Task instructions: What are the lines, word for word, from the line with "Free – YouTube Charts (103, 1127)" up to and including the line with "Parents (285, 150)" in the records below? Omit the pictures.

↓↓↓

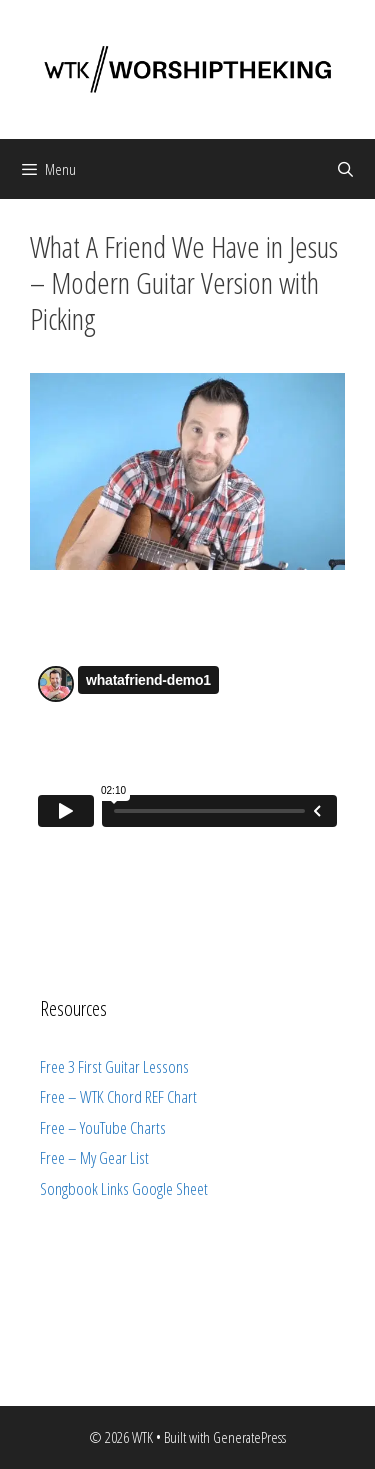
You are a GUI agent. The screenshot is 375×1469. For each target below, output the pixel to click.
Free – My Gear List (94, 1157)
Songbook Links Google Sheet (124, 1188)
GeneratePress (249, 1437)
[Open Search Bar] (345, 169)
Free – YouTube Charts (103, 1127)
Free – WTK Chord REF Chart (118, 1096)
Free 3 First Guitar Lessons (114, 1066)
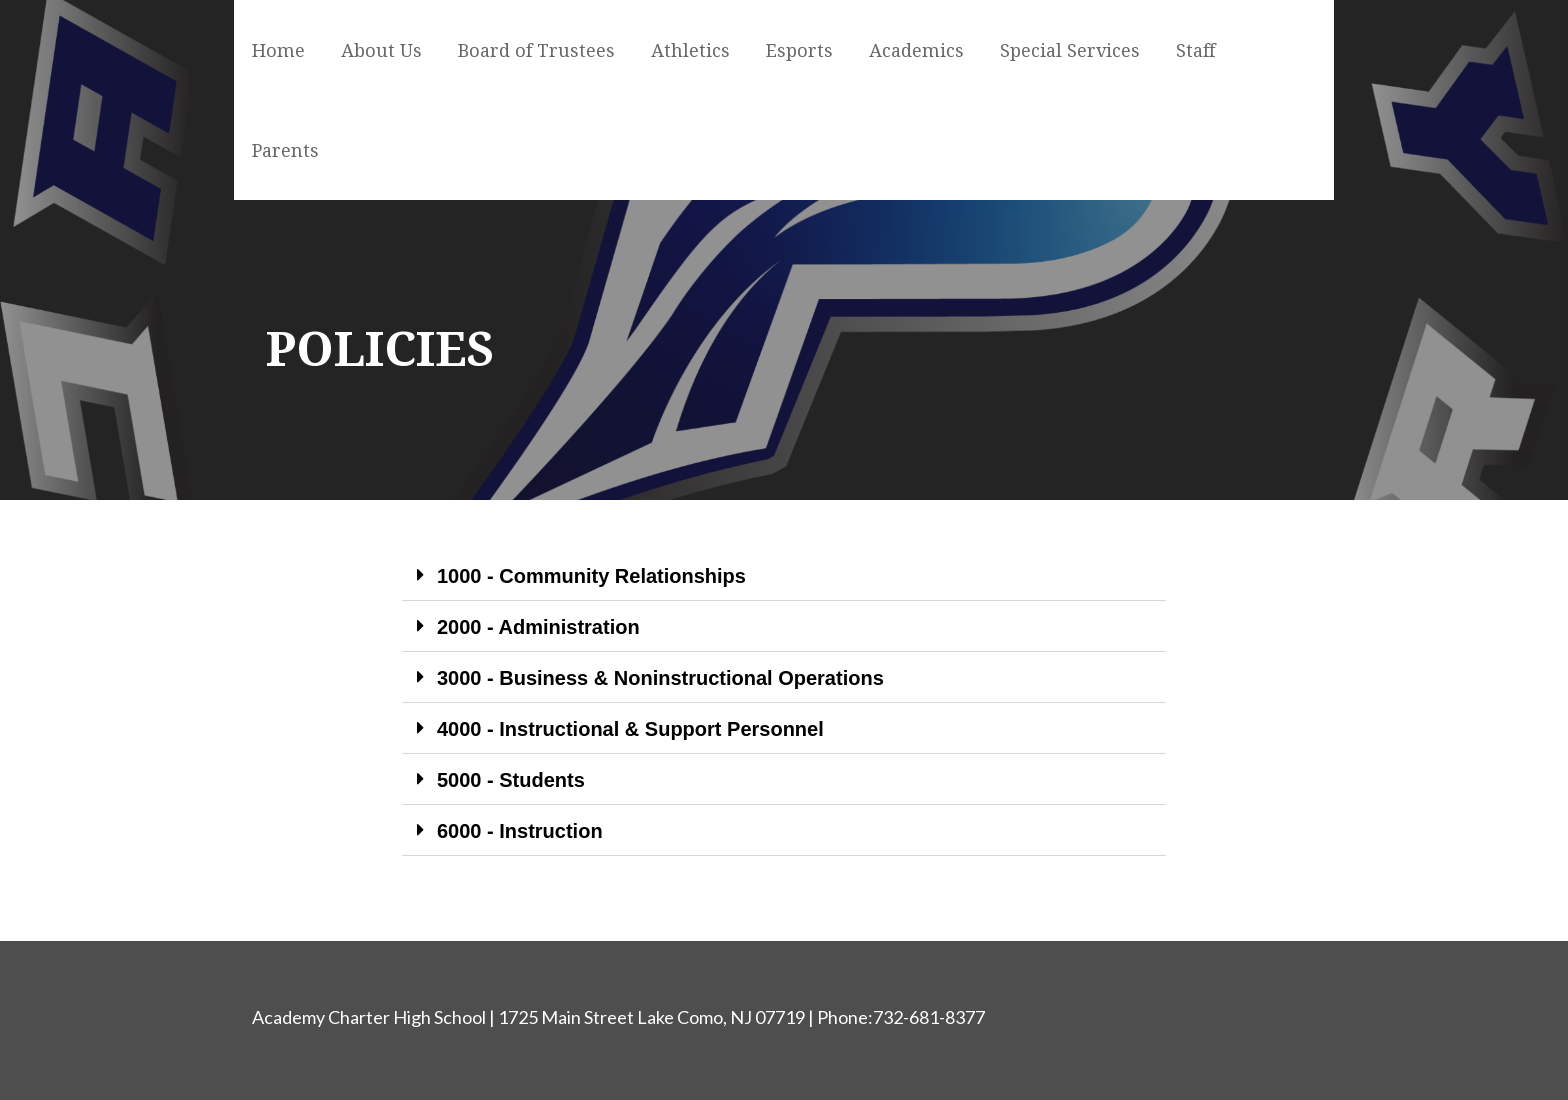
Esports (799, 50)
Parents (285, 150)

↑↑↑
↓↓↓

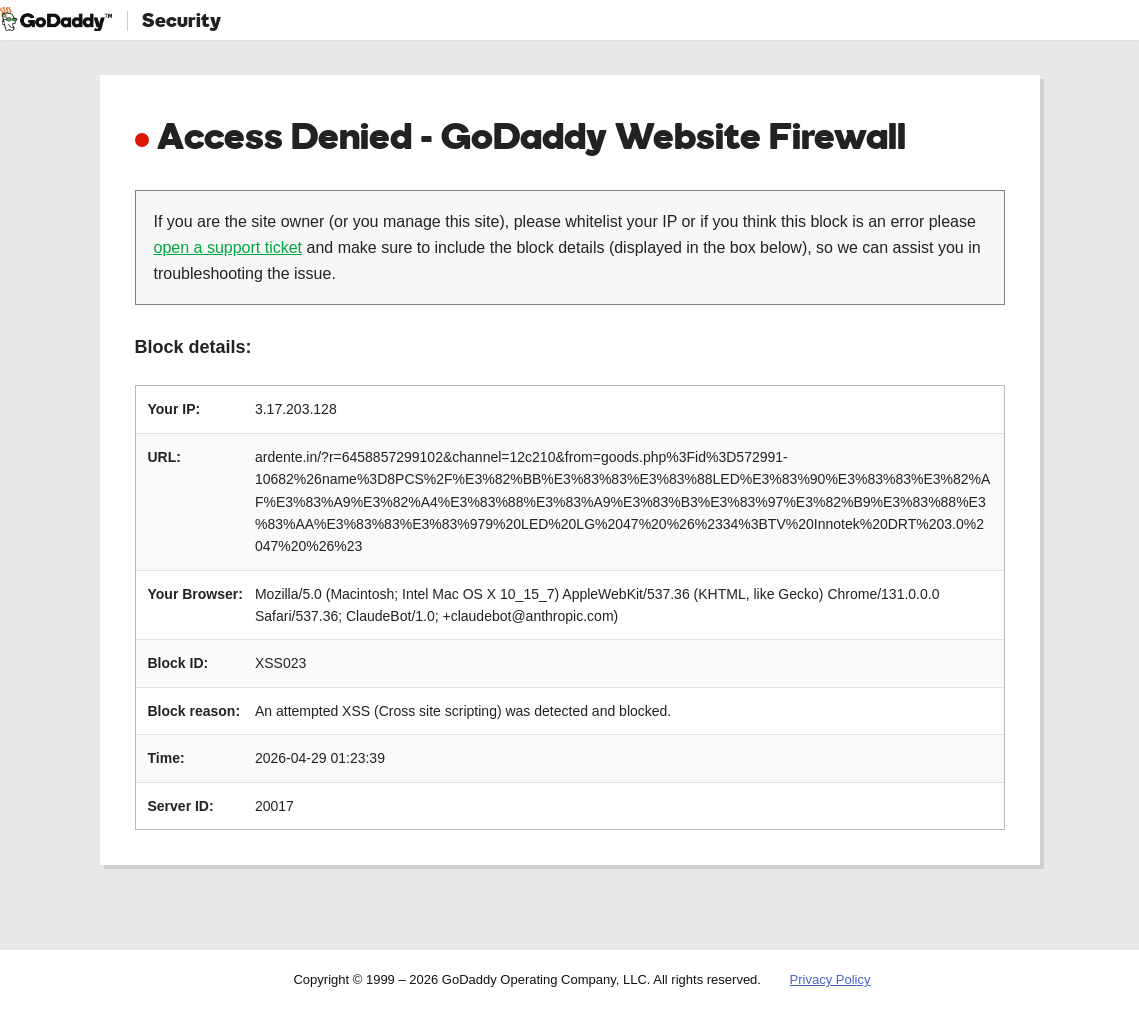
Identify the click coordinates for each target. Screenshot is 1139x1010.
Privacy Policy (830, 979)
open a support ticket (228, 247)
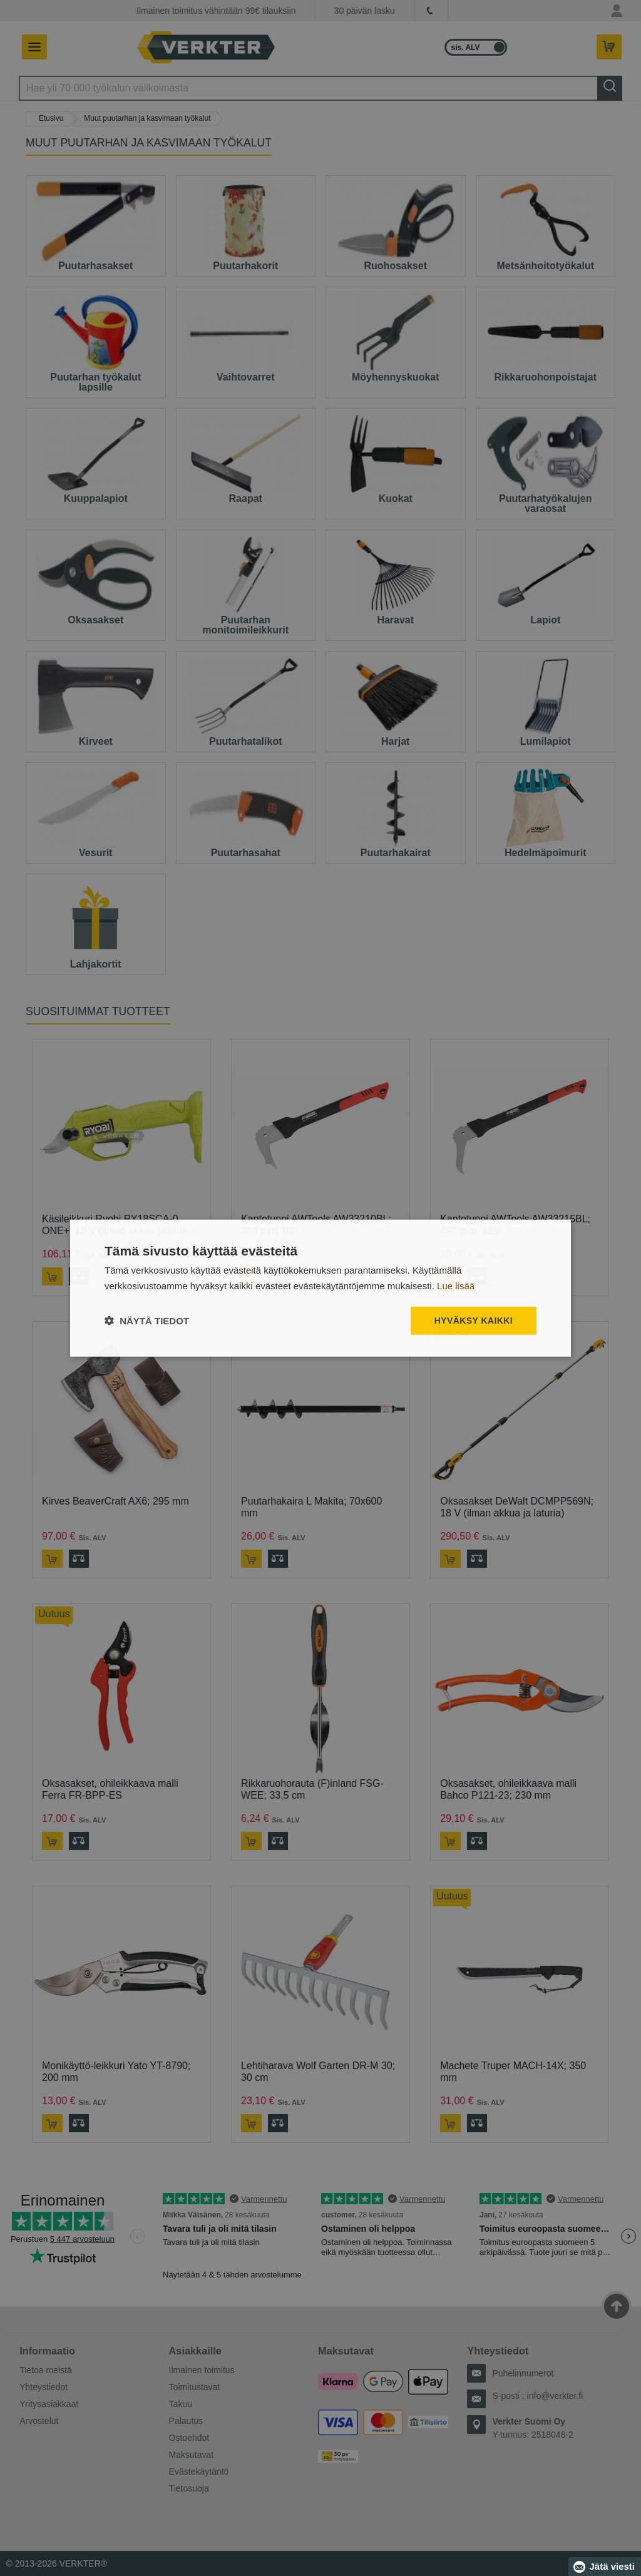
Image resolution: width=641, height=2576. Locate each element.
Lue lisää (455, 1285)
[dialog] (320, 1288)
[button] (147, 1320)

↑↑↑

Solved exercise:
Free – YouTube Charts (103, 1127)
Free – WTK Chord REF Chart (118, 1096)
Free 3 First Guitar Lessons (114, 1066)
Esports (799, 50)
Parents (285, 150)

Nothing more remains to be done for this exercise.